## ENTRIES SUPPLIED:
-- -- --
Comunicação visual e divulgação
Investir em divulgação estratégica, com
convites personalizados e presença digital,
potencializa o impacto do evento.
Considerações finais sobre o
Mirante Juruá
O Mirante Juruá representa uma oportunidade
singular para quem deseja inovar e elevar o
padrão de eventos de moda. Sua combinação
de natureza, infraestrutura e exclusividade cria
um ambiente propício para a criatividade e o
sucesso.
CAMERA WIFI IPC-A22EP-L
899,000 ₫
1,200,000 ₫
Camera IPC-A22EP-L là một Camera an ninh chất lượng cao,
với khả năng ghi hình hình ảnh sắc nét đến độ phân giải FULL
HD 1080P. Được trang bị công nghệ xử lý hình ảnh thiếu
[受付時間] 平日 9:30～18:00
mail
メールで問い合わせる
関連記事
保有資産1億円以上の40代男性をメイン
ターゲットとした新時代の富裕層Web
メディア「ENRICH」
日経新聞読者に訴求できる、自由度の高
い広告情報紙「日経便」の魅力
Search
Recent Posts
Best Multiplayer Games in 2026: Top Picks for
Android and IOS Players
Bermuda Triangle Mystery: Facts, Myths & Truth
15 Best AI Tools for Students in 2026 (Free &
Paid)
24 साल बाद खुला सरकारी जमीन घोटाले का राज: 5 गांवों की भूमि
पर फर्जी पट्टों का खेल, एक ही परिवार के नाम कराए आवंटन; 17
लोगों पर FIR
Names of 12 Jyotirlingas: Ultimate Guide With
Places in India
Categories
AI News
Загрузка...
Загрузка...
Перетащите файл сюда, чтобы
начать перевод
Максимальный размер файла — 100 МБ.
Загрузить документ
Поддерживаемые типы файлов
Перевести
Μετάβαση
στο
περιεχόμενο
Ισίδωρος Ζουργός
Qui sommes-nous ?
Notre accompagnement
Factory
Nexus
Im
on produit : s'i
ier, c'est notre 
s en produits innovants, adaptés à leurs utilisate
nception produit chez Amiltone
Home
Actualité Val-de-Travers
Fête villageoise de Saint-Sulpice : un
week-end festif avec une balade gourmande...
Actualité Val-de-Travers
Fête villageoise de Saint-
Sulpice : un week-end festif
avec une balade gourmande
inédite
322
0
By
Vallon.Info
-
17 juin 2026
-- -- --
## ACTIVITY:
Could you please retype the lines from the start of the data through the line with "1,200,000 ₫", both included, and nothing else?

## WRITTEN REPLY:
Comunicação visual e divulgação
Investir em divulgação estratégica, com
convites personalizados e presença digital,
potencializa o impacto do evento.
Considerações finais sobre o
Mirante Juruá
O Mirante Juruá representa uma oportunidade
singular para quem deseja inovar e elevar o
padrão de eventos de moda. Sua combinação
de natureza, infraestrutura e exclusividade cria
um ambiente propício para a criatividade e o
sucesso.
CAMERA WIFI IPC-A22EP-L
899,000 ₫
1,200,000 ₫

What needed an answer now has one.